街で行きかう人々の顔を見ていると、笑顔でうれしそうな顔が少ないのがさびしい。うれしそうに、楽しそうに、そして満足した顔をしているのは、親と一緒にいる幼い子供たちと若いカップルばかりのようだ。この傾向は海外の先進国でもあまり変わりないようだ。

かつては三種の神器を手に入れたり、マイホームを入手したり、マイカーを購入した人はもちろんのこと、それを自分も手に入れたいものと思う人まで、だれもが目を輝かせていたものだ。日本人は、お金もちになれば幸せになれることを信じて、一生懸命働き、生きてきた。

そして世界2,3位の経済大国になったのだが、期待していたほどの幸せ感が持てないだけでなく、貧しい時代には予想もしていなかったネガティブなことや問題が次々と起こり、社会も個人も混乱している。殺人、テロ、戦争、災害などのニュースがない日はないといってよいだろう。1日100人もの自殺者(人身事故というが)があるなど、貧しかった時代は予想もできなかったことだろう。

この自殺、殺人、テロ、戦争、災害が頻繁に起こる状況を、ある人は、世界の終末であるといっているが、これはむしろ一つの過程であり、人類のたどる宿命であると考える方がよいように思う。いってみれば、溜まった"膿(うみ)"みたいなものではないだろうか。これを、開祖は「いよいよ完成の時が来たのです。今地上にあらわれている悪は、地上完成の過程として仕様のないものなのです。」(『武産合気』)と言われている。
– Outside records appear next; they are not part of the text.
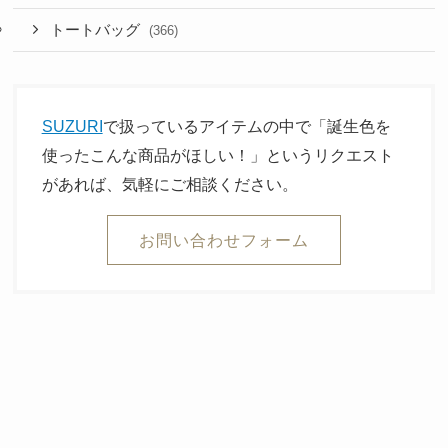
トートバッグ
(366)
SUZURI
で扱っているアイテムの中で「誕生色を
使ったこんな商品がほしい！」というリクエスト
があれば、気軽にご相談ください。
お問い合わせフォーム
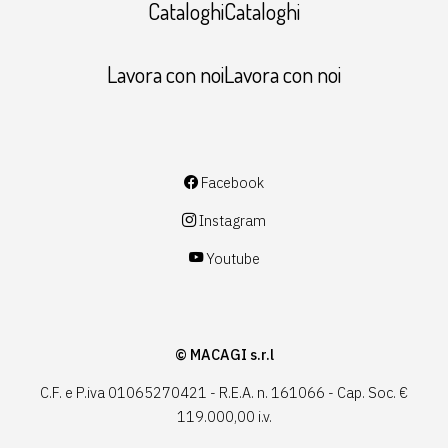
CataloghiCataloghi
Lavora con noiLavora con noi
Facebook
Instagram
Youtube
© MACAGI s.r.l
C.F. e P.iva 01065270421 - R.E.A. n. 161066 - Cap. Soc. €
119.000,00 i.v.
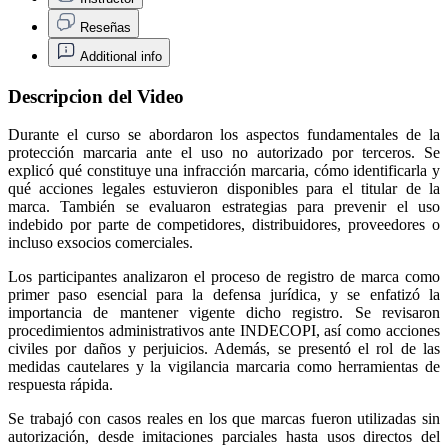
Reseñas
Additional info
Descripcion del Video
Durante el curso se abordaron los aspectos fundamentales de la
protección marcaria ante el uso no autorizado por terceros. Se
explicó qué constituye una infracción marcaria, cómo identificarla y
qué acciones legales estuvieron disponibles para el titular de la
marca. También se evaluaron estrategias para prevenir el uso
indebido por parte de competidores, distribuidores, proveedores o
incluso exsocios comerciales.
Los participantes analizaron el proceso de registro de marca como
primer paso esencial para la defensa jurídica, y se enfatizó la
importancia de mantener vigente dicho registro. Se revisaron
procedimientos administrativos ante INDECOPI, así como acciones
civiles por daños y perjuicios. Además, se presentó el rol de las
medidas cautelares y la vigilancia marcaria como herramientas de
respuesta rápida.
Se trabajó con casos reales en los que marcas fueron utilizadas sin
autorización, desde imitaciones parciales hasta usos directos del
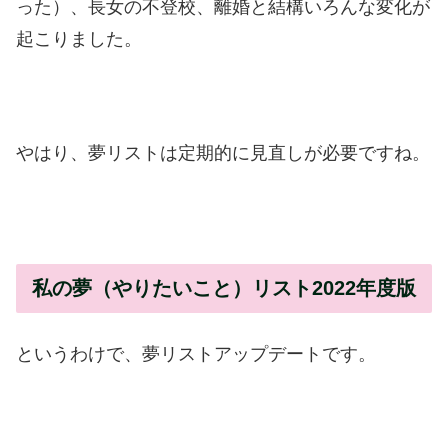
った）、長女の不登校、離婚と結構いろんな変化が
起こりました。
やはり、夢リストは定期的に見直しが必要ですね。
私の夢（やりたいこと）リスト2022年度版
というわけで、夢リストアップデートです。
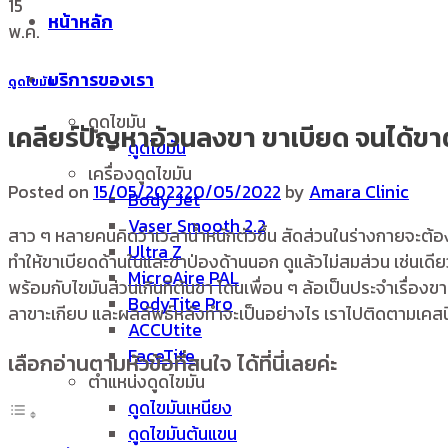
15
หน้าหลัก
พ.ค.
บริการของเรา
ดูดไขมัน
ดูดไขมัน
เคลียร์ปัญหาอ้วนลงขา ขาเบียด จนได้ขา
ดูดไขมัน
เครื่องดูดไขมัน
Posted on
15/05/2022
20/05/2022
by
Amara Clinic
Body Jet
Vaser Smooth 2.2
สาว ๆ หลายคนคิดว่าเวลาน้ำหนักตัวขึ้น สัดส่วนในร่างกายจะต้อ
Ultra Z
ทำให้ขาเบียดด้านในและขาป่องด้านนอก ดูแล้วไม่สมส่วน เช่นเดียวกับ
MicroAire PAL
พร้อมกับไขมันส่วนเกินที่ต้นขา โดนเพื่อน ๆ ล้อเป็นประจำเรื่
BodyTite Pro
ลาขาะเกียบ และผลลัพธ์หลังทำจะเป็นอย่างไร เราไปติดตามเคสนี
ACCUtite
FaceTite
เลือกอ่านตามหัวข้อที่สนใจ ได้ที่นี่เลยค่ะ
ตำแหน่งดูดไขมัน
ดูดไขมันเหนียง
ดูดไขมันต้นแขน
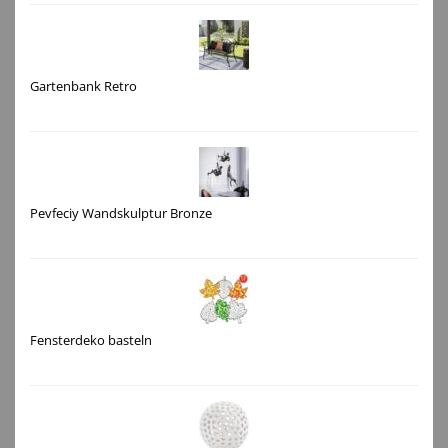
Gartenbank Retro
Pevfeciy Wandskulptur Bronze
Fensterdeko basteln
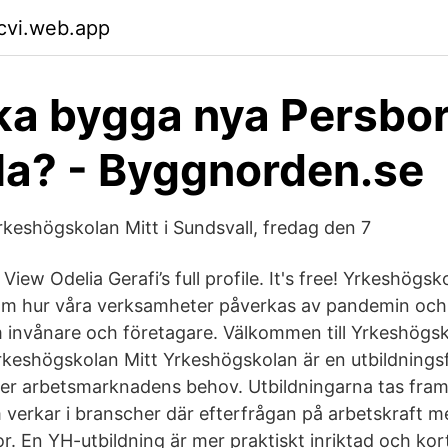
cvi.web.app
a bygga nya Persbo
la? - Byggnorden.se
keshögskolan Mitt i Sundsvall, fredag den 7
View Odelia Gerafi’s full profile. It's free! Yrkeshögs
om hur våra verksamheter påverkas av pandemin och
 invånare och företagare. Välkommen till Yrkeshögsk
rkeshögskolan Mitt Yrkeshögskolan är en utbildning
ter arbetsmarknadens behov. Utbildningarna tas fram
verkar i branscher där efterfrågan på arbetskraft m
r. En YH-utbildning är mer praktiskt inriktad och ko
なにもない所からビッグバンで宇宙ができ、太陽や他の星と同じような火の玉の状態から、生物が生存できる地球ができて、人類が進化し、文明が開化するに至るために溜まった"膿"で、これを出し切らなければならない。しかし、人類は、この"膿"をどう出し切ればいいのか分からず、模索しているところだといえるだろう。

そのために人類は、新たに信じられるものを模索している。これまでの宗教、哲学、社会科学(資本主義や共産主義)では人類を満足させることは出来なくなっている。新たな宗教、哲学、そして新しい考えや生き方が必要になってきたのである。

小説家の司馬遼太郎は、『司馬遼太郎が考えたこと』の中で、「人類は、もう一度出直そうとしています。もはや既成の哲学が世界把握の手段だと、信じているひとはいないでしょう。また社会科学が − たとえば経済学が − 予想の能力をうしなっているらしいことは、そのことに無知な私でもうすうす気づいています。世界は、不確定な時代に入っています。拠るべき基準がないという時代です。といって、私は厭世的にこんなことを申し上げているのではなく、じつに愉快な − 自分たち個々が裸眼でじぶんなりの世界を見ることが、あるいは見ねばならぬという − 時代になっているという、心から微笑したい気分で、このことを申しあげているのです。」(「文化と文明について」)と書いている。

ここで言おうとしていることは、世界は不確定な時代に入っており、いろいろな問題がでているが解決はできる、ただし、これまでの考えややり方ではだめである、自分の体を通して判断し、実行しなければならない、そうすればよい時代が必ずくるはずだ、と言っているのだと思う。これは、まさしく合気道の教えではないか。

開祖もまた、「共産主義も自然の理によって消滅します。」「釈迦やキリストや孔子にまかせてはおけない。もう預言の時代は過ぎた。今はそれを実行に移すだけです。」と言われているのである。